Let's be clear what money I am talking about. It is the central reserve account balances held by the UK's banks and building societies with the Bank of England. These balances are described by the Bank of England as follows:
We are the UK's central bank. Our balance sheet is special for one key reason — the nature of our liabilities. Central bank money, whether in the form of banknotes or central bank ‘reserves' (deposits held with us by financial institutions), provides the ultimate means of settlement for all sterling payments in the economy.
This gives our balance sheet a central role in supporting monetary and financial stability.

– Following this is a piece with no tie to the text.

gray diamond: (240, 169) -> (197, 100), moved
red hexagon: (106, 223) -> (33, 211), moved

These balances are, then, money par excellence. And those who claim that they are broad money are wrong - the Bank of England says so. In this context, note this from a speech from Monetary Policy Committee member Gertjan Vlieghe in April this year:
Narrow money goes up with every QE issue. That is because QE creates central bank reserve accounts. And they are narrow money. This is reflected in this representation of what is claimed to be the Bank of England balance sheet from the same speech:
I say 'claimed to be' for a reason: no such balance sheet is ever actually published because this consolidates the Asset Purchase Facility (APF) notionally is run by the Bank of England and which actually legally owns the repurchased gilts into the Bank of England accounts but for actual accounting purposes that cannot be done as the APF is under the control of HM Treasury: although technically a subsidiary of the Bank of England its accounts are not consolidated for this reason. The above is then a Bank of England / Treasury balance sheet, but the point remains the same. As QE rises, so too (near enough, but not precisely) do central bank reserve accounts with the UK's banks and building societies increase.

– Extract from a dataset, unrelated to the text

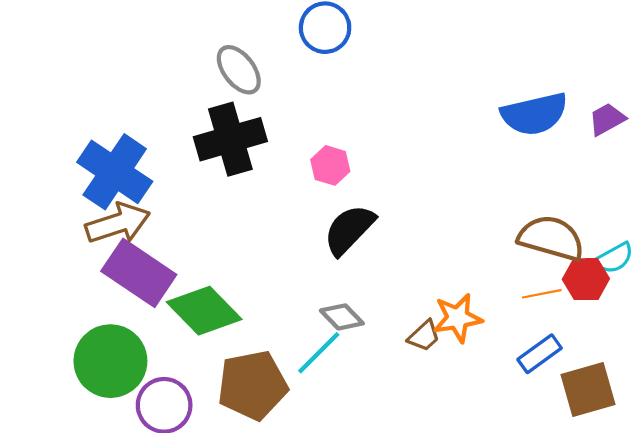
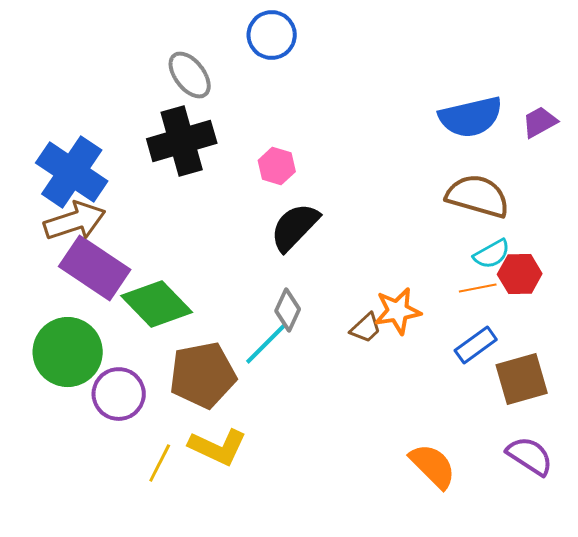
brown semicircle: (551, 238) -> (478, 196), moved
cyan semicircle: (614, 258) -> (492, 254), moved
gray diamond: (342, 317) -> (288, 310), turned 69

For those confused by this, and who wonder what they do with this 'money', please remember what money is: it is simply a debt. There is no physical moving of assets here. And remember that no money is reused in banking. Bank money is simply a record of a debt. The APF has bought gilts from banks using money created out of thin air for that purpose by the Bank of England and that debt remains outstanding to the banks. There has been nothing to redeem it. At present there is about £800bn still, in effect owing, to be cancelled either by tax or new debt sales by HM Treasury, which is all that these balances of central bank money can effectively be used for.
In the meantime, those balances sit as deposits on commercial bank balance sheets. This is from the same speech byGertjan Vlieghe:
In 2006 for every pound of central bank money (broadly cash back then, because central bank reserve accounts were out of fashion then and banks extended each other credit, which they no longer do) there were roughly £30 of commercial loans. This is where the claim that private banks make the vast majority of money came from.

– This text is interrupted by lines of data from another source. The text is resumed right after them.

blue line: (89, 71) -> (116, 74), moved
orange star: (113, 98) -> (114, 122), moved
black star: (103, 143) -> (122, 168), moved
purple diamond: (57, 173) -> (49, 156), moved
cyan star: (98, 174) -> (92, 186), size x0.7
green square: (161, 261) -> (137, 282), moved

By April 2020 that ratio was £5 of bank loan for every pound of central bank money. That ratio will now have fallen again: there has been £200 billion more of QE since then.
So, let's be clear about three things.
First, private banks do not lend their central bank reserve balances on. They create new money when they lend.
Second, there would appear to be more central bank reserve balances than are needed for normal purposes at present (but the March 2020 market freeze was a warning shot on the need to have sums available to ensure liquidity between commercial banks; that was why £200 billion of QE was created then).
Third, if there are, on a day to day basis excess central bank reserves, and that seems to be the case given this loan to narrow money ratio, then the question that I ask about what can be done to manage this issue when the Bank of England thinks it necessary to control rates by paying interest on these balances does seem a fair one.
So, let me retreat from perpetuals. I know when I am beaten (even if part of narrow money is, of course, zero rate perpetuals - because that is what notes are).
And let's talk no more than 100 years. Just to put this in context the Debt Management Office suggests current debt profile is as follows:
There is already long-dated debt, as will be noted
But what we have in the case of the relationship between the Bank of England and banks with regard to central bank reserves is something different. The banks have an asset that they did not choose to acquire, but had little choice but have imposed upon them in their role as intermediaries. And as is apparent, this asset is not, as such used in their business except for the purposes of inter-bank settlement, as the Bank of England has noted.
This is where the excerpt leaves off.